Le Loir-et-Cher en 1908, non pas chez Laurette, mais chez maître Anselme de Boisvaillant, notaire (décidément, cette profession me colle aux basques en matière de lectures de l’année !). Au rez-de-chaussée et au premier étage se languit sa jeune épouse Victoire. Cela fait cinq ans qu’elle espère donner un enfant à son mari. Elle se sent vide et inconsistante. Au sous-sol et sous les combles s’échine la jeune bonne Céleste. Élevée à la dure, elle n’a jamais eu une pleine conscience d’elle-même. A la faveur d’une naissance va en advenir une seconde : celle de différentes amours qui vont réchauffer la sage maison bourgeoise.

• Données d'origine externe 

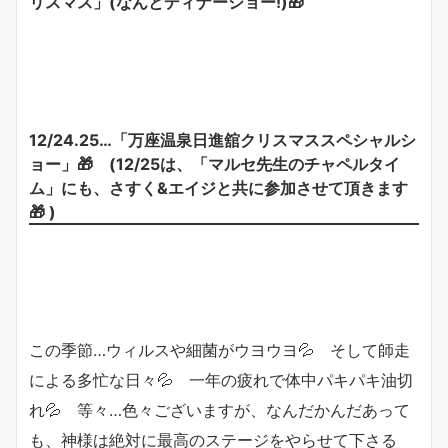
リスマス」(なんとディナーショー!)🎁
12/24.25…「万座温泉日進舘クリスマススペシャルシ
ョー」🎁 (12/25は、「マルセ先生のチャペルタイ
ム」にも、さすく&エイジと共に参加させて頂きます
🎁 )
この季節…ウィルスや細菌がウヨウヨ💦 そして師走
による多忙な日々💦 一年の疲れで体中パキパキ油切
れ💦 等々…色々ございますが、なんだかんだあって
も、神様は絶対に最高のステージをやらせて下さる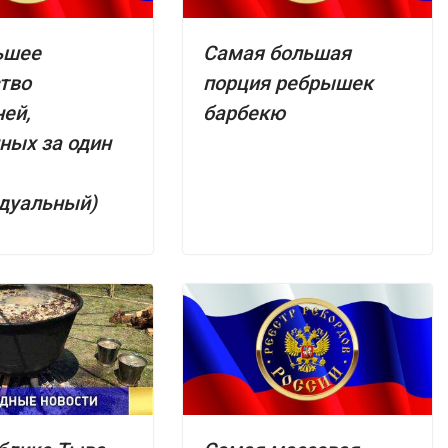
ьшее
Самая большая
тво
порция ребрышек
ей,
барбекю
ных за один
дуальный)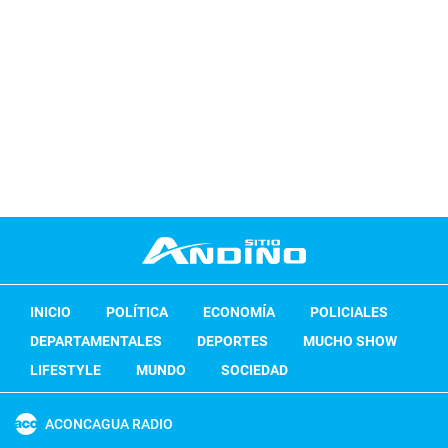
INICIO
POLÍTICA
ECONOMÍA
POLICIALES
DEPARTAMENTALES
DEPORTES
MUCHO SHOW
LIFESTYLE
MUNDO
SOCIEDAD
ACONCAGUA RADIO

J’avais oublié la recommandation de Lili : j’ai lu la 4e de couverture qui effectivement en dit trop long sur une histoire somme toute assez simple. Des phrases concises et claires, au présent, plantent le décor d’une sorte de vaudeville Belle Epoque pour un éternel trio amoureux : ici le mari, sa femme et la bonne.

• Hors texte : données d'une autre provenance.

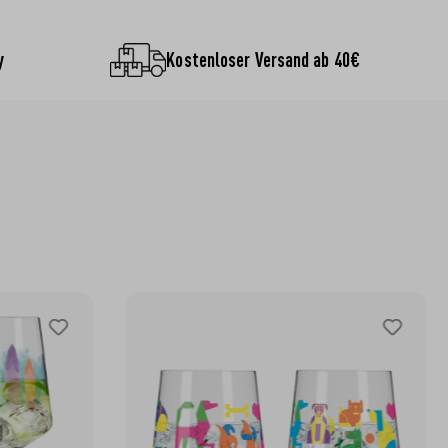
y
Kostenloser Versand ab 40€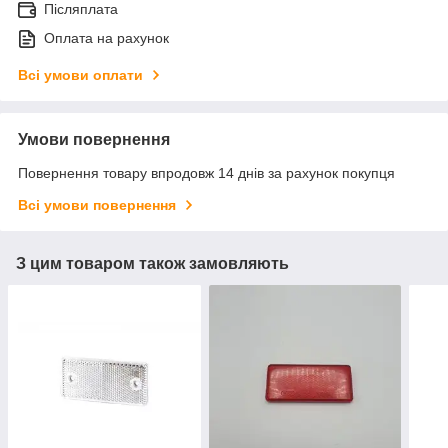
Післяплата
Оплата на рахунок
Всі умови оплати
Умови повернення
Повернення товару впродовж 14 днів за рахунок покупця
Всі умови повернення
З цим товаром також замовляють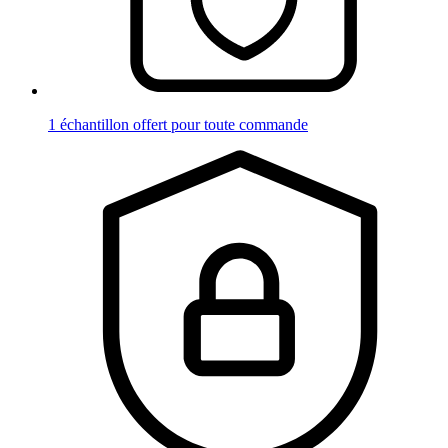
1 échantillon offert pour toute commande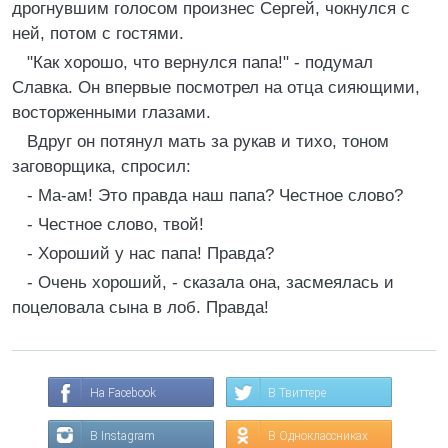
дрогнувшим голосом произнес Сергей, чокнулся с
ней, потом с гостями.
"Как хорошо, что вернулся папа!" - подумал
Славка. Он впервые посмотрел на отца сияющими,
восторженными глазами.
Вдруг он потянул мать за рукав и тихо, тоном
заговорщика, спросил:
- Ма-ам! Это правда наш папа? Честное слово?
- Честное слово, твой!
- Хороший у нас папа! Правда?
- Очень хороший, - сказала она, засмеялась и
поцеловала сына в лоб. Правда!
На Facebook
В Твиттере
В Instagram
В Одноклассниках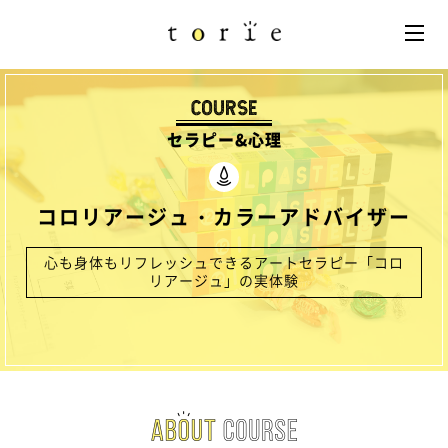
セラピー&心理
コロリアージュ・カラーアドバイザー
心も身体もリフレッシュできるアートセラピー「コロ
リアージュ」の実体験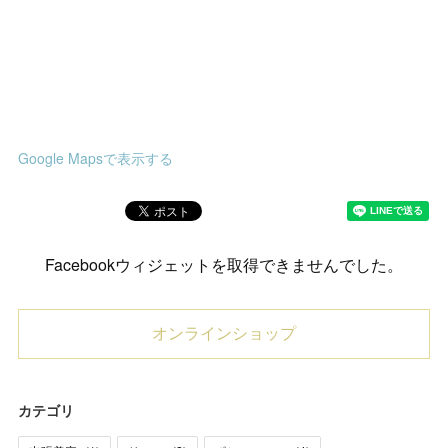
Google Mapsで表示する
Facebookウィジェットを取得できませんでした。
オンラインショップ
カテゴリ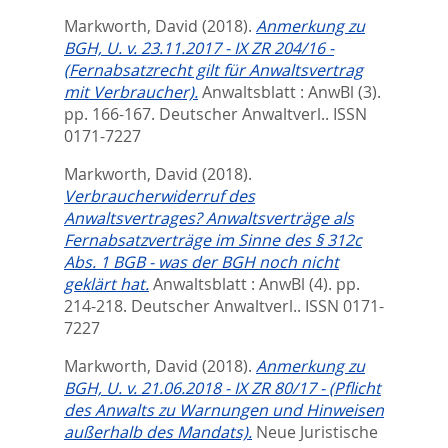
Markworth, David
(2018).
Anmerkung zu
BGH, U. v. 23.11.2017 - IX ZR 204/16 -
(Fernabsatzrecht gilt für Anwaltsvertrag
mit Verbraucher).
Anwaltsblatt : AnwBl (3).
pp. 166-167.
Deutscher Anwaltverl.. ISSN
0171-7227
Markworth, David
(2018).
Verbraucherwiderruf des
Anwaltsvertrages? Anwaltsverträge als
Fernabsatzverträge im Sinne des § 312c
Abs. 1 BGB - was der BGH noch nicht
geklärt hat.
Anwaltsblatt : AnwBl (4). pp.
214-218.
Deutscher Anwaltverl.. ISSN 0171-
7227
Markworth, David
(2018).
Anmerkung zu
BGH, U. v. 21.06.2018 - IX ZR 80/17 - (Pflicht
des Anwalts zu Warnungen und Hinweisen
außerhalb des Mandats).
Neue Juristische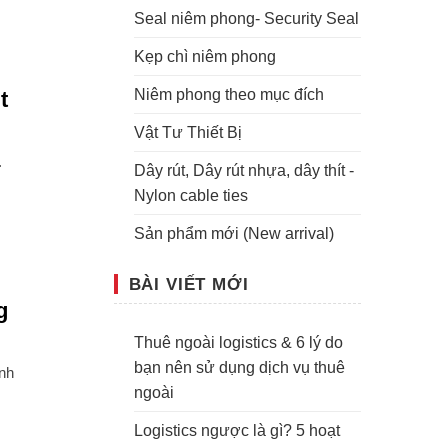
Seal niêm phong- Security Seal
Kẹp chì niêm phong
Niêm phong theo mục đích
t
Vật Tư Thiết Bị
.
Dây rút, Dây rút nhựa, dây thít -
Nylon cable ties
Sản phẩm mới (New arrival)
BÀI VIẾT MỚI
g
Thuê ngoài logistics & 6 lý do
bạn nên sử dụng dịch vụ thuê
nh
ngoài
Logistics ngược là gì? 5 hoạt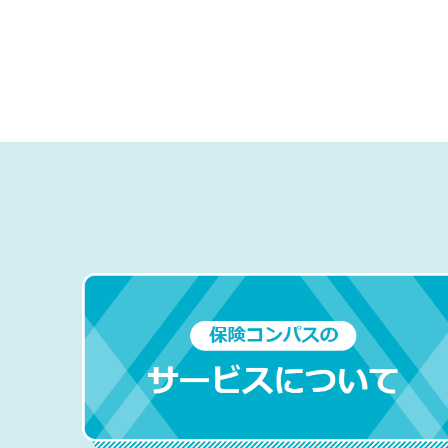
ペ
ー
ジ
送
り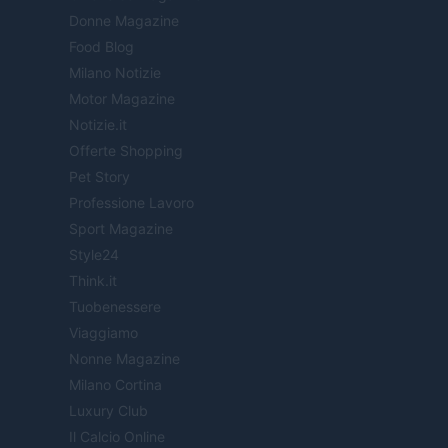
Donne Magazine
Food Blog
Milano Notizie
Motor Magazine
Notizie.it
Offerte Shopping
Pet Story
Professione Lavoro
Sport Magazine
Style24
Think.it
Tuobenessere
Viaggiamo
Nonne Magazine
Milano Cortina
Luxury Club
Il Calcio Online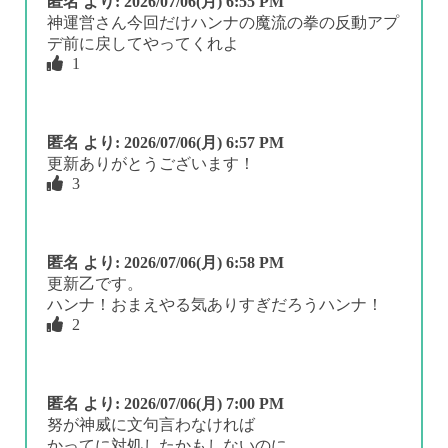
匿名
より:
2026/07/06(月) 6:55 PM
神運営さん今回だけハンナの魔流の拳の反動アプ
デ前に戻してやってくれよ
1
匿名
より:
2026/07/06(月) 6:57 PM
更新ありがとうございます！
3
匿名
より:
2026/07/06(月) 6:58 PM
更新乙です。
ハンナ！おまえやる気ありすぎだろうハンナ！
2
匿名
より:
2026/07/06(月) 7:00 PM
努が神威に文句言わなければ
かってに対処したかもしないのに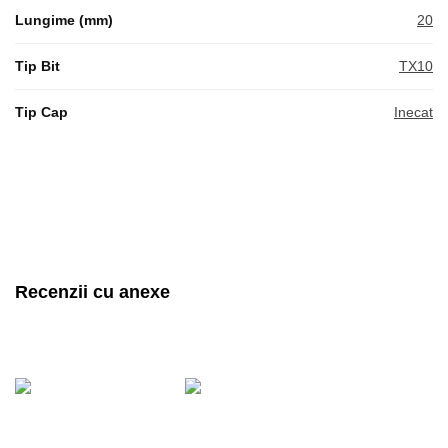
Lungime (mm)
20
Tip Bit
TX10
Tip Cap
Inecat
Recenzii cu anexe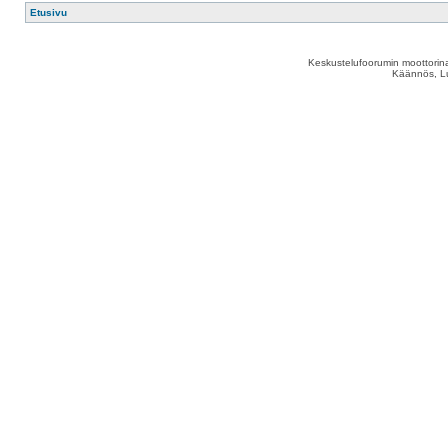
Etusivu
Keskustelufoorumin moottorina
Käännös, Lu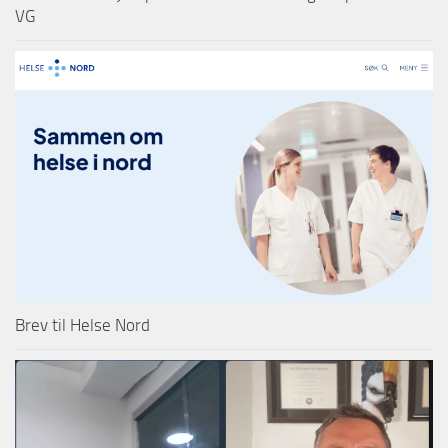
VG
Brev til Helse Nord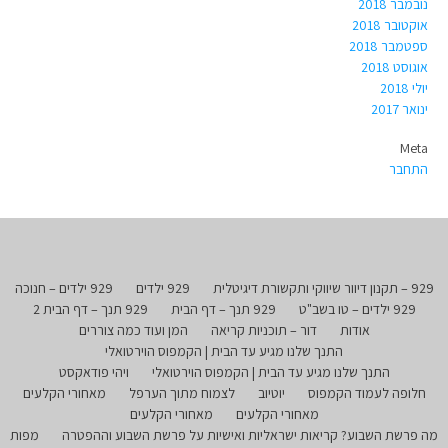
נובמבר 2018
אוקטובר 2018
ספטמבר 2018
אוגוסט 2018
יולי 2018
ינואר 2017
Meta
התחבר
929 – תקנון דיוור שיווקי ותקשורת דיגיטלית
929 ילדים
929 ילדים – חנוכה
929 ילדים – טו בשב"ט
929 תנך – דף הבית
929 תנך – דף הבית 2
אודות
דור – תוכניות קריאה
המן ועוד כמה צוררים
התנך שלנו מגיע עד הבית | הקמפוס הוירטואלי
התנך שלנו מגיע עד הבית | הקמפוס הוירטואלי
ויהי פודאקסט
חלופה לעמוד הקמפוס
יוטיוב
לצמוח מתוך הערפל
מאחורי הקלעים
מאחורי הקלעים
מאחורי הקלעים
מה פרשת השבוע? קריאות ישראליות ואישיות על פרשת השבוע וההפטרה
מפות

J’en connais qui ont eu le coup de cœur pour ce roman, qui en ont parlé magnifiquement, et à raison, et je m’excuse auprès d’eux par avance de ma franchise à son propos. Mais, si le style est suffisamment fluide et clair pour m’avoir permis de lire ce roman en une heure ou deux d’insomnie, si certaines trouvailles sont belles comme une sonate de Bach jouée avec passion au piano (Léonor de Récondo n’est pas musicienne pour rien), je dois dire que je n’ai guère été touchée aux entrailles par un récit qui est tout de même censé être celui d’un éblouissement amoureux et d’une découverte du corps. Peut-être les personnages, l’époque elle-même, ne sont-ils pas suffisamment travaillés à mon goût. Je n’y ai pas cru, tout simplement. Il me manquait cette touche d’authenticité, de vérité qui font les grands romans. J’ai plutôt eu l’impression d’un exercice de style, certes joliment écrit et mis en scène, mais comportant des détails qui me gâtaient mon plaisir. Par exemple ce père Gabriel (à l’époque, je crois qu’on disait « Monsieur l’abbé ») qui promet l’enfer à l’une de ses ouailles. Comment dire… Non. Pas au début du XXe siècle. Au début du XVIe d’accord. Mais pas en 1908. (Encore que je n’en sais pas plus que l’auteur n’est-ce pas, je n’ai pas épluché les archives des curés de l’époque, mais c’est une impression, et j’en ai eu d’autres semblables. Or je suis très sensible aux impressions et aux détails qui sonnent justes !)
J’ai quand même été touchée par le personnage de Céleste. Je crois que c’est un personnage, et une histoire en général, qui gagneraient à être approfondis. La condition domestique est une grande pourvoyeuse de drames sociaux, amoureux ou satiriques comme en attestent Jane Eyre, Le Journal d’une femme de chambre ou Les Bonnes, et le cas de Céleste ne déroge pas aux deux premières catégories.
Mais pourquoi le bébé lui-même a-t-il si peu de présence ? Est-il simplement l’instrument de la rencontre ? Pourtant là aussi, je me serais attendue à ce que l’amour si particulier unissant une mère à son enfant soit davantage mis en valeur.
Alors oui, il y a la beauté des corps, l’épiphanie de l’amour, tout cela est bellement narré, mais vous l’aurez compris, je suis passée à côté…
« Amours » de Léonor de Récondo, Ed. Sabine Wespieser, 276 p.